There was a massive truck of donated food to unload, a long and winding ramp for a man with multiple handicaps to be built, and structures to fix, paint and spruce up – among other projects. Plus, just visiting with people.
So when nearly two dozen Good People Fund (GPF) volunteers – many of them from Congregation B’nai Israel in Millburn, NJ, and others from Ohio and California and other states – arrived in McRoberts, KY, earlier this summer, the to-do list was set, teams were created, and the work began.
This was tikkun olam of the down and dirty sort – an elbow greased and sweaty few days of good works to honor and practice the sacred Jewish value of repairing the world – a guiding GPF principle.
“We are trying to make a little corner of the world slightly better, sooner, for some of these people,” said Peter Freimark, a volunteer from Cleveland and a GPF Board member.
For sure, this town of about 1,000 people – in the heart of Appalachia – suffers the sort of poverty that marks the greater region but is often overlooked. Walk the town and unemployment, economic stagnation and lack of social services and opportunity appear not as distant statistics, but rather as human faces.
“We are all familiar with urban poverty, but rural poverty is a completely different type of animal,” said Naomi Eisenberger, GPF Executive Director and Co-Founder.
“Every trip to McRoberts has given me and all of our committed volunteers greater understanding of the unique types of problems that affect people living there. Beyond the physical things that we leave behind, the fact that we care and come back year after year is an indication that we recognize that these people are there and that we care about them.”
Susie Duncan, a 14-year resident of McRoberts and the designated point person there for GPF, described the relationship between the volunteers and the town as unique – a human-to-human connection in its most benevolent form.
“What they do here means more than they could even imagine,” she said. “Most families here live paycheck to paycheck, trying to figure out whether to feed their children or pay the electric bill. To realize there are people in the world who care about us and our well being gives hope to a very cut-off community.”

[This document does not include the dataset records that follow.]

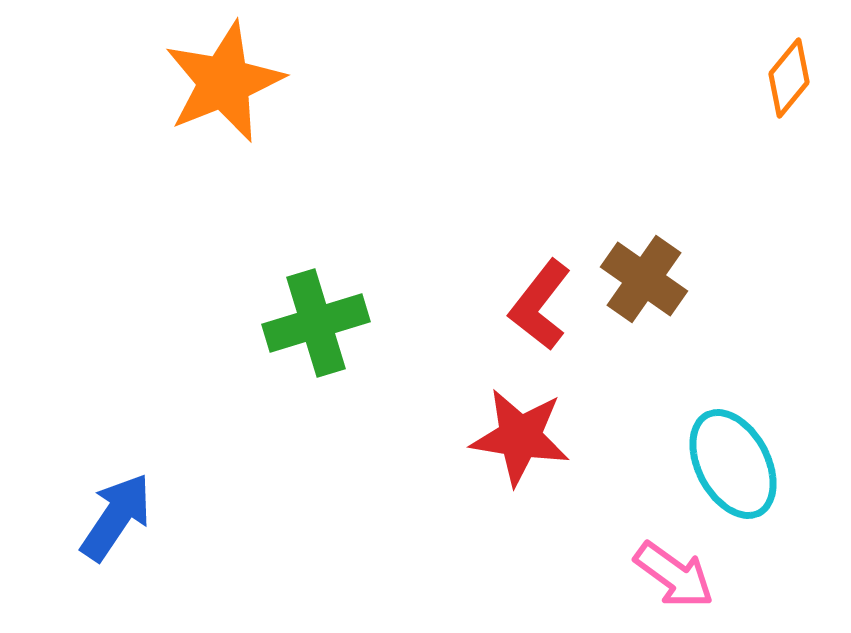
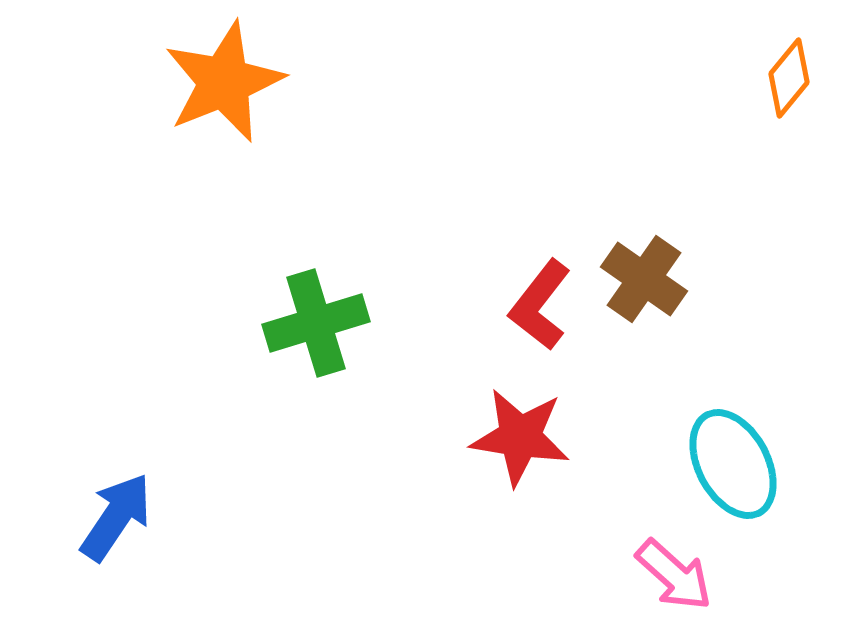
pink arrow: rotated 6 degrees clockwise
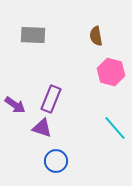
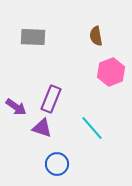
gray rectangle: moved 2 px down
pink hexagon: rotated 24 degrees clockwise
purple arrow: moved 1 px right, 2 px down
cyan line: moved 23 px left
blue circle: moved 1 px right, 3 px down
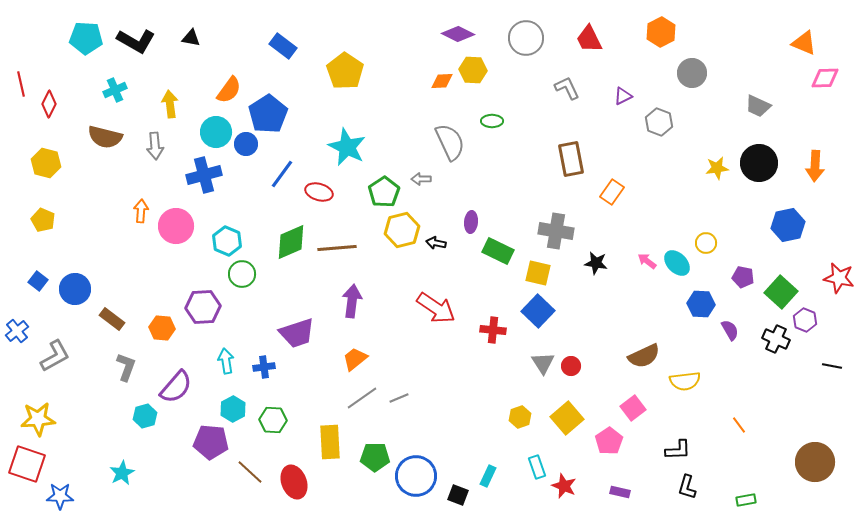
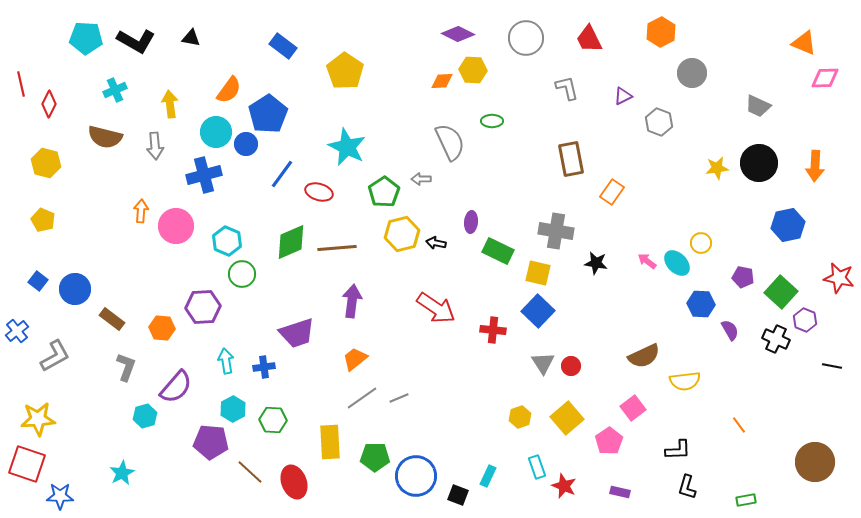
gray L-shape at (567, 88): rotated 12 degrees clockwise
yellow hexagon at (402, 230): moved 4 px down
yellow circle at (706, 243): moved 5 px left
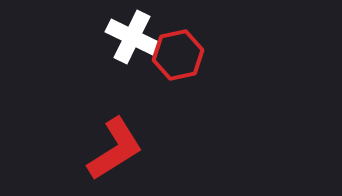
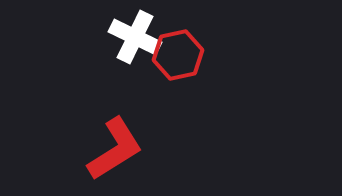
white cross: moved 3 px right
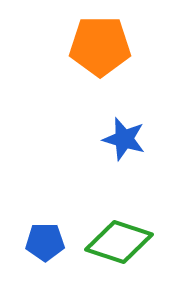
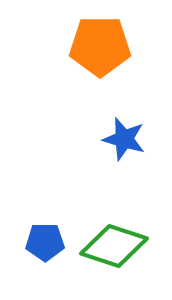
green diamond: moved 5 px left, 4 px down
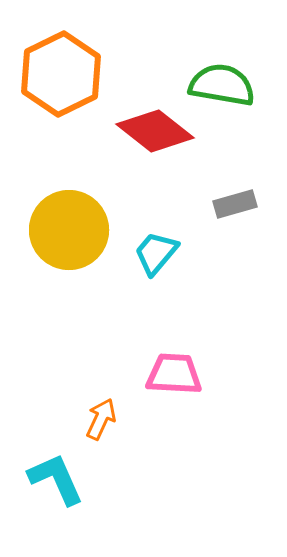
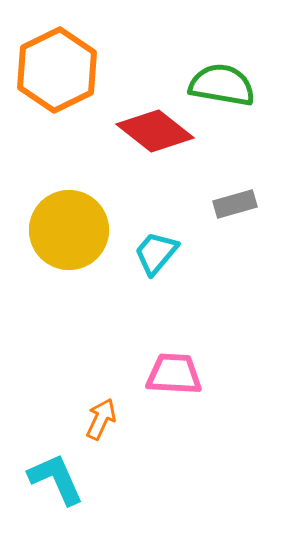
orange hexagon: moved 4 px left, 4 px up
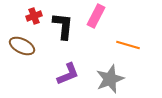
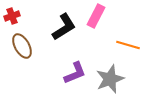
red cross: moved 22 px left
black L-shape: moved 1 px right, 1 px down; rotated 52 degrees clockwise
brown ellipse: rotated 35 degrees clockwise
purple L-shape: moved 7 px right, 1 px up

It was into nearly every room and corner of Duncan’s house and a side shed that volunteers transferred a 53-foot trailer load of canned food and other non-perishable items, plus household goods and personal hygiene products. Duncan will distribute the items through schools, churches and community centers, and also deliver directly to elderly and homebound people in McRoberts.
Across town, teams of GPF volunteers were immersed in other projects.
At one home, a lengthy ramp began to link a house steeped on a hill with the road below, easing the way for a wheelchair-bound man to get from his home and circulate within the community. Members of Congregation Shaarai Shomayim, a synagogue in Lancaster, PA, later finished the job.
At another home, volunteers painted a badly faded structure for a recently widowed woman with no resources to make improvements. “This might brighten her outlook because there isn’t a whole lot of brightness in her life right now,” Duncan said.
This summer marked the eighth year that GPF, in partnership with Congregation B’nai Israel, brought a volunteer corps to McRoberts. The delegation grows each year, and many participants – ranging from high school students to seniors – have made the trip numerous times.
For Jesse Moehlman, 24, a University of Michigan graduate and member of Congregation B’nai Israel, this year marked a fifth trip to the Kentucky town.
“What keeps me going is the realization that this is meaningful work and it is making a real difference,” he said. “The town and the people are very familiar to me at this point, and I feel a visceral connection and sense of responsibility there. It’s very important to me.”
In an opinion piece in the New Jersey Jewish News this summer, Rabbi Steven Bayar of Congregation B’nai Israel summed up how tikkun olam drives this annual service project in McRoberts, and indeed the broader reach of GPF.
“Hope and respect for others are the greatest gifts you can give,” he wrote. “That is a lesson sorely needed in these times.”
Duncan agreed. “When you feel so isolated and that no one cares or is looking, and then The Good People Fund group comes in here and does things for people they don’t know, it restores faith in the goodness of people and what they can do. If more people did this, the world would be a much better place.”